▶ **AIM OF THE TASK**: Set each line of the material below down word for word, from the first through the line that holds "Image resolution: width=558, height=2576.", but not the pictures.

▶ **TASK INPUT**:
-----

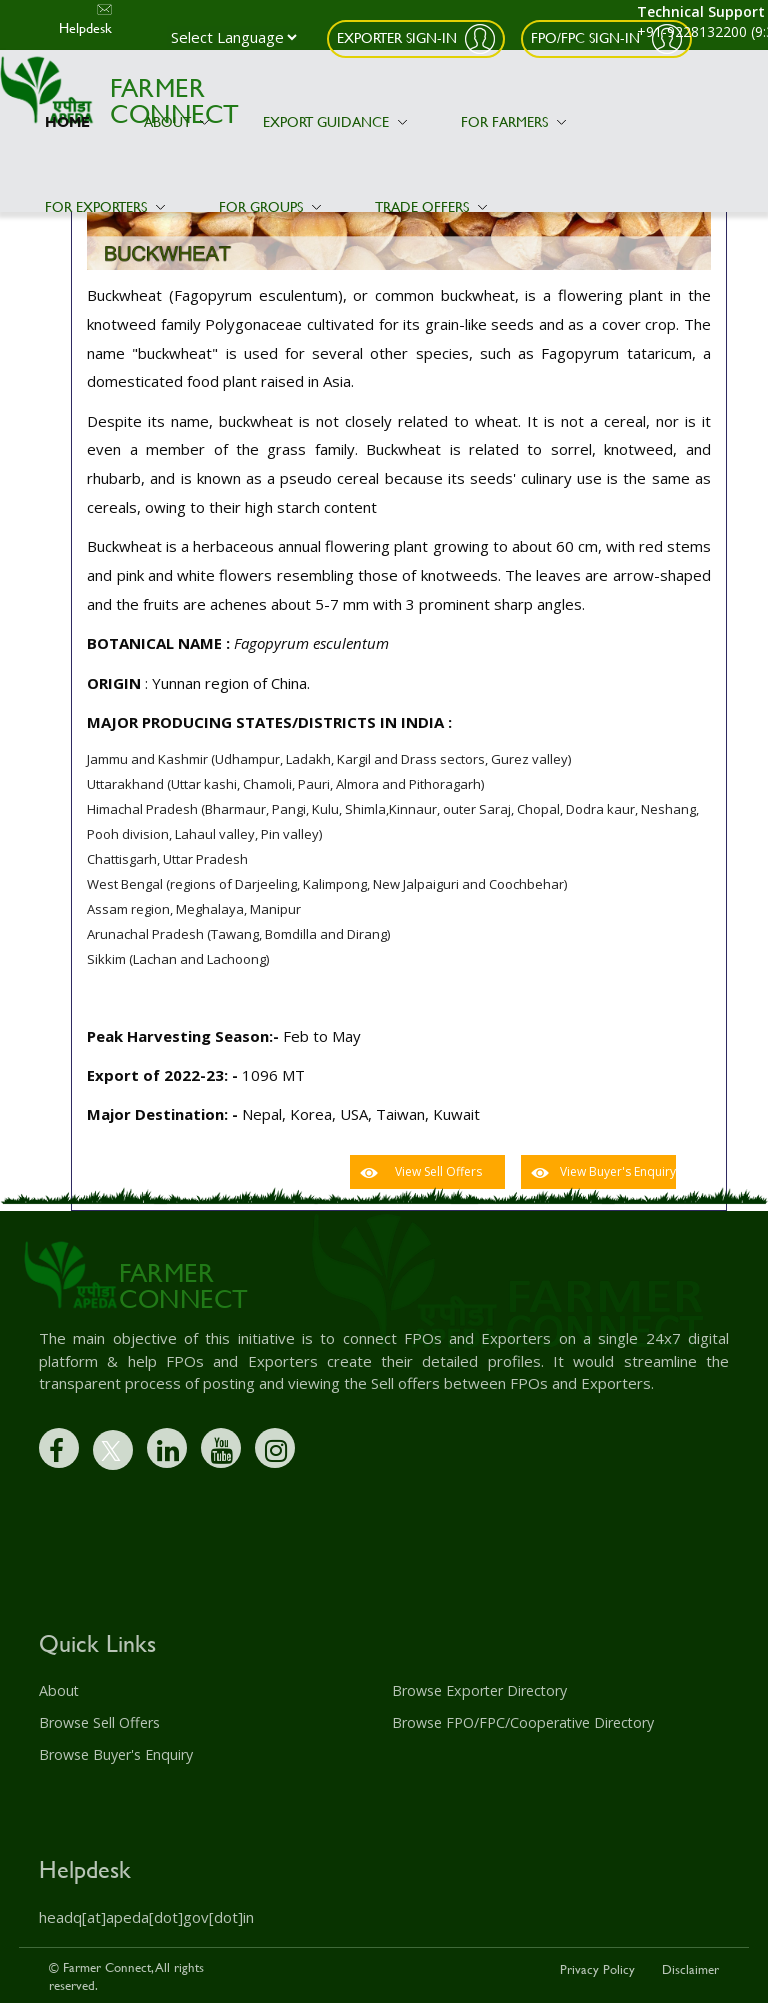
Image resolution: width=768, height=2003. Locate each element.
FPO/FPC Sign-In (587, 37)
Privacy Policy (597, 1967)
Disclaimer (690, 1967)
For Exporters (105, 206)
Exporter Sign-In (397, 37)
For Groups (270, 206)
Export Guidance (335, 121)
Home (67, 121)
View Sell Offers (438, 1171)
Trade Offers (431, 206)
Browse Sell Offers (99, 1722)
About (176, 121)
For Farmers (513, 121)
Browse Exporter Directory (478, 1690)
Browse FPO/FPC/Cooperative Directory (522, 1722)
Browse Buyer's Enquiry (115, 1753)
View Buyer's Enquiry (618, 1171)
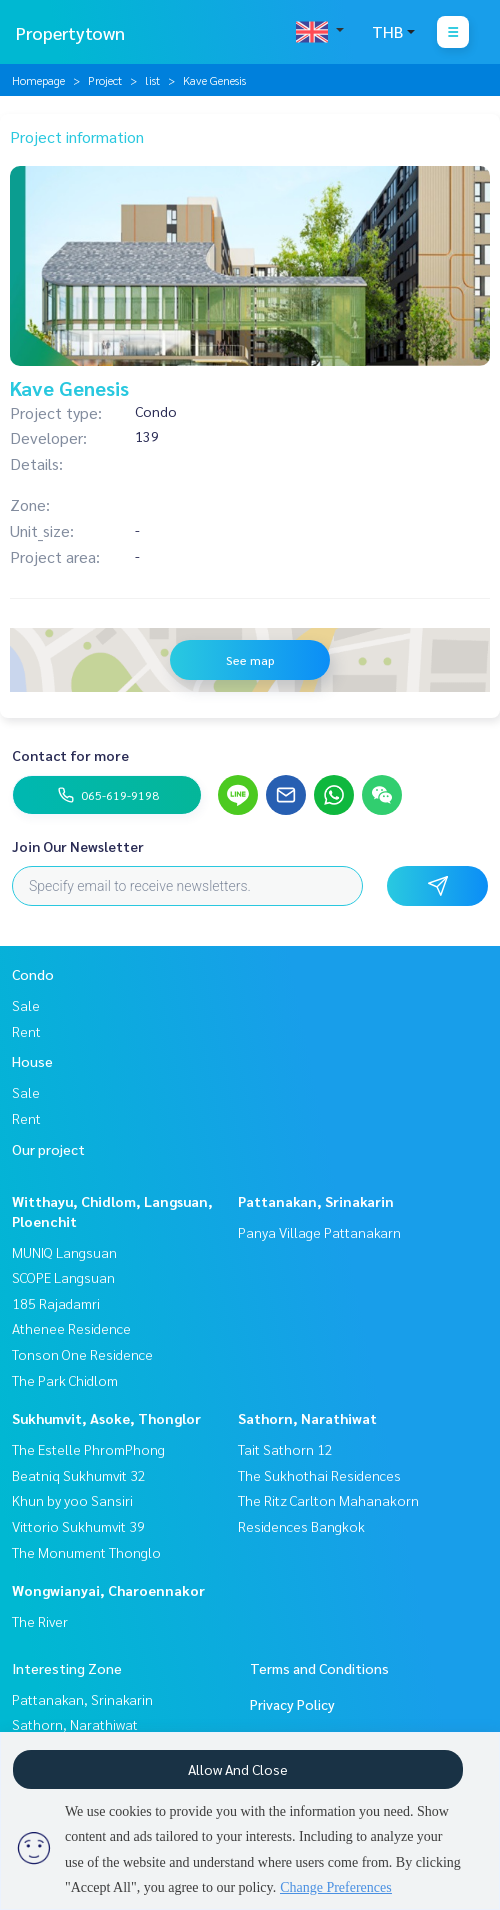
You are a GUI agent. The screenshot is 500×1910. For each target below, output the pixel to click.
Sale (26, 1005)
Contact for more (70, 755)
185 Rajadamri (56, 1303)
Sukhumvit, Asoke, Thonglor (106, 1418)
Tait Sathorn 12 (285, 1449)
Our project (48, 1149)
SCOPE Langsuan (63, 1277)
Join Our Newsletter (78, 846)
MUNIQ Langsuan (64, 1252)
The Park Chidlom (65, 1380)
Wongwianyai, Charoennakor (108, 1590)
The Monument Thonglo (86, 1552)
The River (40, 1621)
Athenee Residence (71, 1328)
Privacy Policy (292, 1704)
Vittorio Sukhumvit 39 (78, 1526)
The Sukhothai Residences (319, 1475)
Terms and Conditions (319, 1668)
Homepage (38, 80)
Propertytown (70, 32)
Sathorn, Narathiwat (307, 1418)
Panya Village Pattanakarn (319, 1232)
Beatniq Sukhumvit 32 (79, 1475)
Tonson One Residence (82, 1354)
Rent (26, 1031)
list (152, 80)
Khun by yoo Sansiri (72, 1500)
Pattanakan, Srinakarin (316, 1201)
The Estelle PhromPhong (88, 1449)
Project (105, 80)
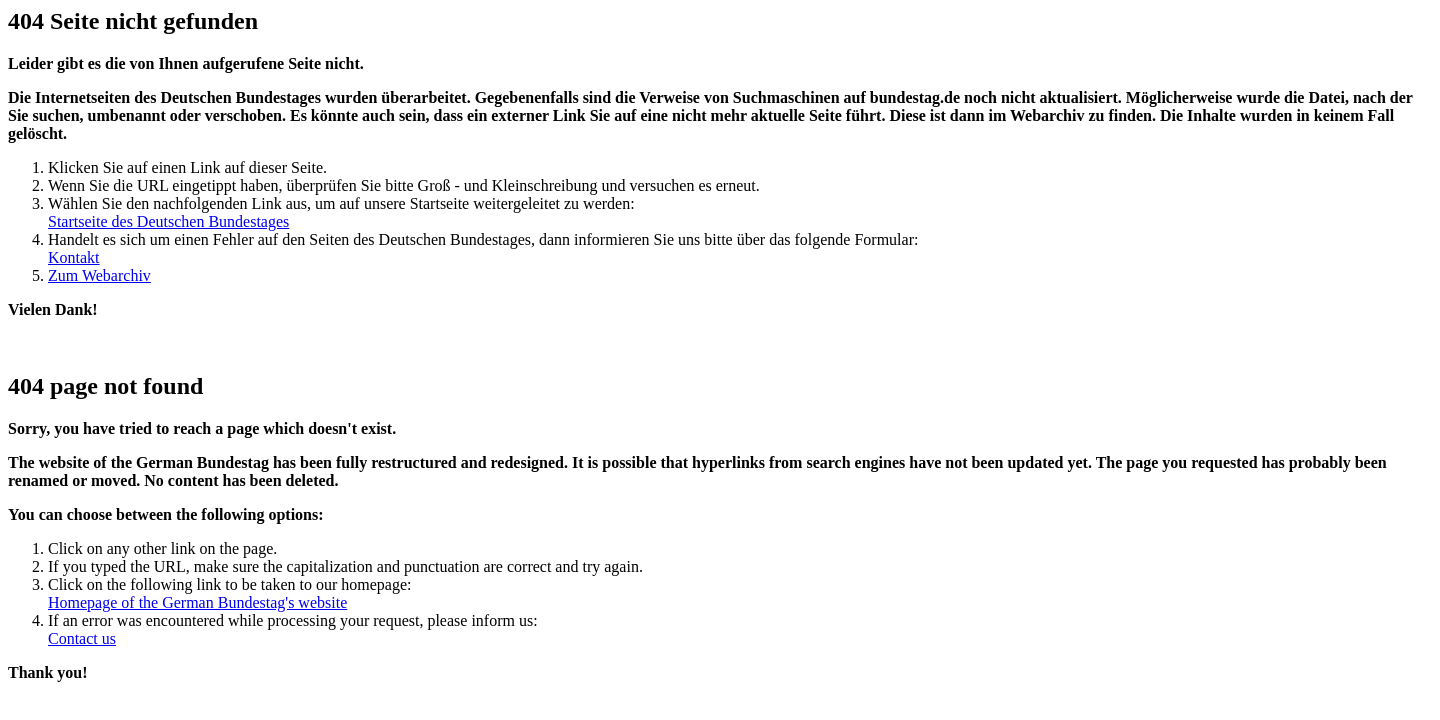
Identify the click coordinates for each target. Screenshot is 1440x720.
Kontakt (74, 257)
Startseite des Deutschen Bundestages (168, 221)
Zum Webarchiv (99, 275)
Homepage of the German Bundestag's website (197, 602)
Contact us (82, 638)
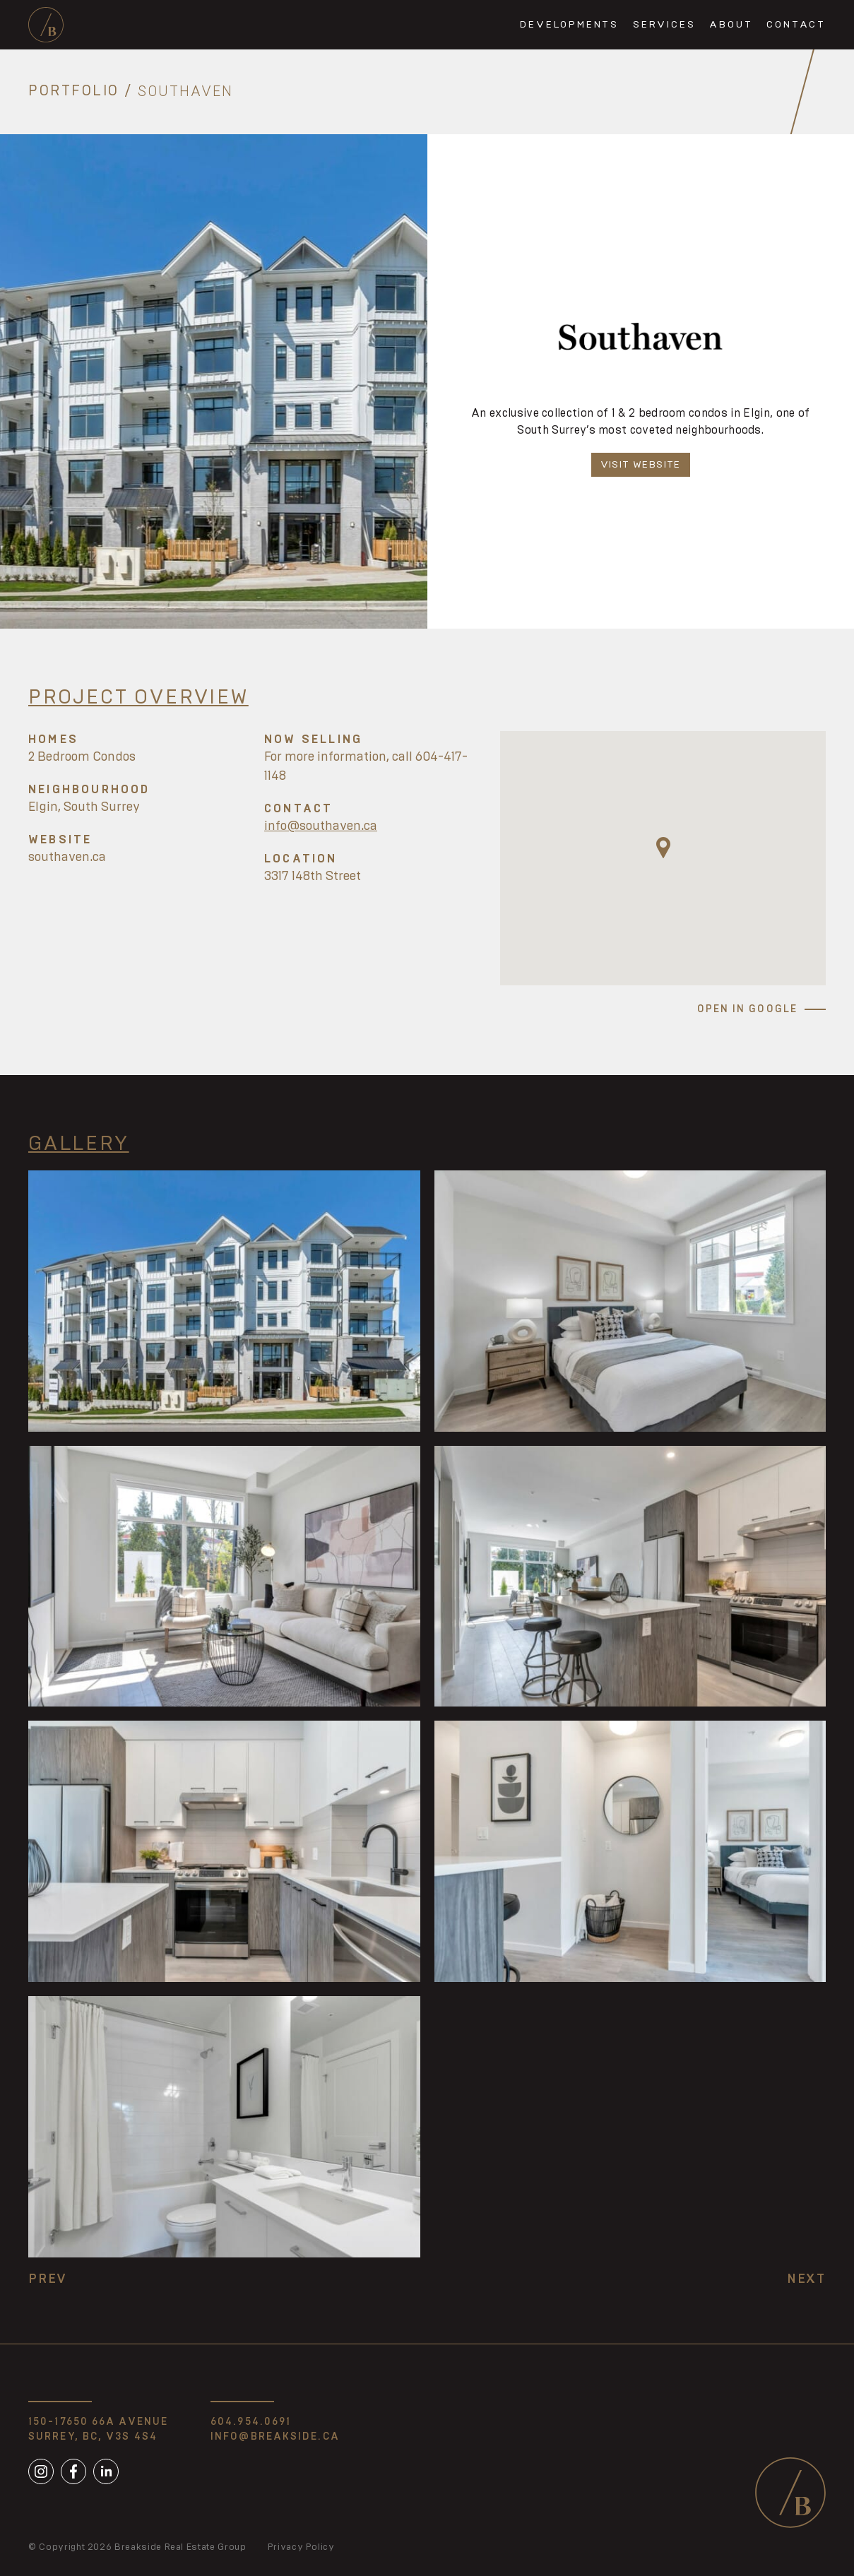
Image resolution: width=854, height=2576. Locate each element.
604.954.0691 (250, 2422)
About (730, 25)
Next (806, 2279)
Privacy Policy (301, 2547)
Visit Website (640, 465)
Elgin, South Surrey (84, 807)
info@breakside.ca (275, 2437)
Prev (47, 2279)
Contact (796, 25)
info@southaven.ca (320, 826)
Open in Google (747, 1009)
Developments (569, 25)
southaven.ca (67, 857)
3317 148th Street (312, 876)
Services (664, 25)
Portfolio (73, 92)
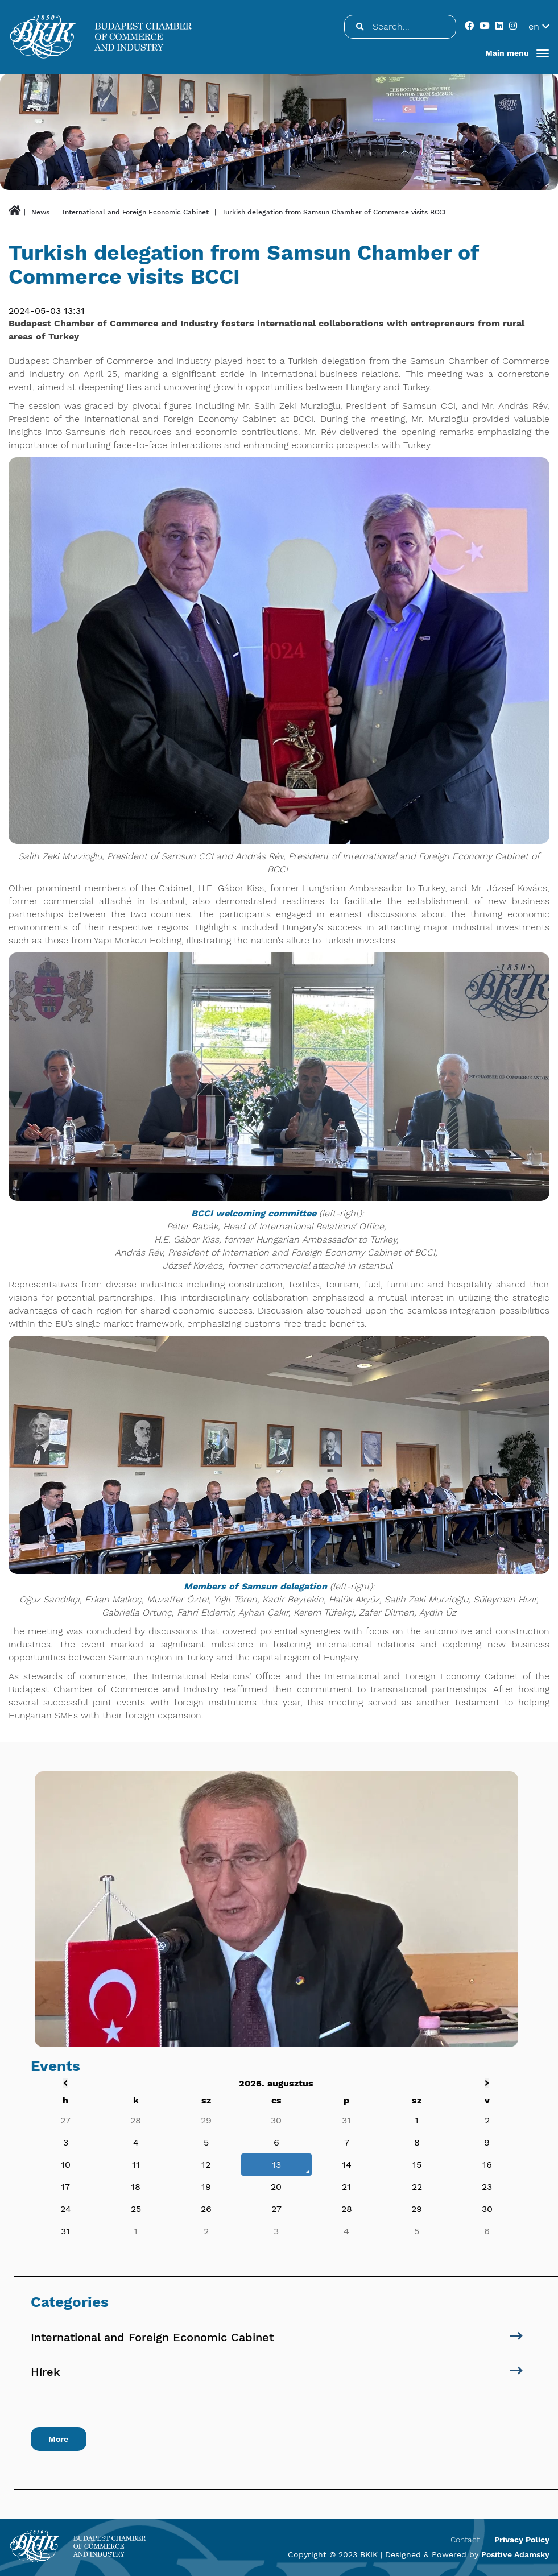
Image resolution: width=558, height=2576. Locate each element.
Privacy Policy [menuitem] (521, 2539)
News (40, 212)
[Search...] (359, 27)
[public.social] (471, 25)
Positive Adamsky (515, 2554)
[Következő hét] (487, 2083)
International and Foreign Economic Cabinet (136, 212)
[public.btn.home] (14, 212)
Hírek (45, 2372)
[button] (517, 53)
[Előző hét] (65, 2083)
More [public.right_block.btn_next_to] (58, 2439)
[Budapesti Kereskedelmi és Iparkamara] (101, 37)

-----

▶ **EXERCISE ANSWER**:
Image resolution: width=768, height=2003. Locate each element.
FPO/FPC Sign-In (587, 37)
Privacy Policy (597, 1967)
Disclaimer (690, 1967)
For Exporters (105, 206)
Exporter Sign-In (397, 37)
For Groups (270, 206)
Export Guidance (335, 121)
Home (67, 121)
View Sell Offers (438, 1171)
Trade Offers (431, 206)
Browse Sell Offers (99, 1722)
About (176, 121)
For Farmers (513, 121)
Browse Exporter Directory (478, 1690)
Browse FPO/FPC/Cooperative Directory (522, 1722)
Browse Buyer's Enquiry (115, 1753)
View Buyer's Enquiry (618, 1171)
You are a GUI agent. The screenshot is 500×1910. For each target below, output the pixel to click.
Sale (26, 1005)
Contact for more (70, 755)
185 Rajadamri (56, 1303)
Sukhumvit, Asoke, Thonglor (106, 1418)
Tait Sathorn 12 (285, 1449)
Our project (48, 1149)
SCOPE Langsuan (63, 1277)
Join Our Newsletter (78, 846)
MUNIQ Langsuan (64, 1252)
The Park Chidlom (65, 1380)
Wongwianyai, Charoennakor (108, 1590)
The Monument Thonglo (86, 1552)
The River (40, 1621)
Athenee Residence (71, 1328)
Privacy Policy (292, 1704)
Vittorio Sukhumvit 39 (78, 1526)
The Sukhothai Residences (319, 1475)
Terms and Conditions (319, 1668)
Homepage (38, 80)
Propertytown (70, 32)
Sathorn, Narathiwat (307, 1418)
Panya Village Pattanakarn (319, 1232)
Beatniq Sukhumvit 32 (79, 1475)
Tonson One Residence (82, 1354)
Rent (26, 1031)
list (152, 80)
Khun by yoo Sansiri (72, 1500)
Pattanakan, Srinakarin (316, 1201)
The Estelle PhromPhong (88, 1449)
Project (105, 80)
Identify the click coordinates for each target. Screenshot is 1440x720.
Kontakt (74, 257)
Startseite des Deutschen Bundestages (168, 221)
Zum Webarchiv (99, 275)
Homepage of the German Bundestag's website (197, 602)
Contact us (82, 638)
Image resolution: width=854, height=2576. Locate each element.
604.954.0691 (250, 2422)
About (730, 25)
Next (806, 2279)
Privacy Policy (301, 2547)
Visit Website (640, 465)
Elgin, South Surrey (84, 807)
info@breakside.ca (275, 2437)
Prev (47, 2279)
Contact (796, 25)
info@southaven.ca (320, 826)
Open in Google (747, 1009)
Developments (569, 25)
southaven.ca (67, 857)
3317 148th Street (312, 876)
Services (664, 25)
Portfolio (73, 92)
Image resolution: width=558, height=2576. Locate each element.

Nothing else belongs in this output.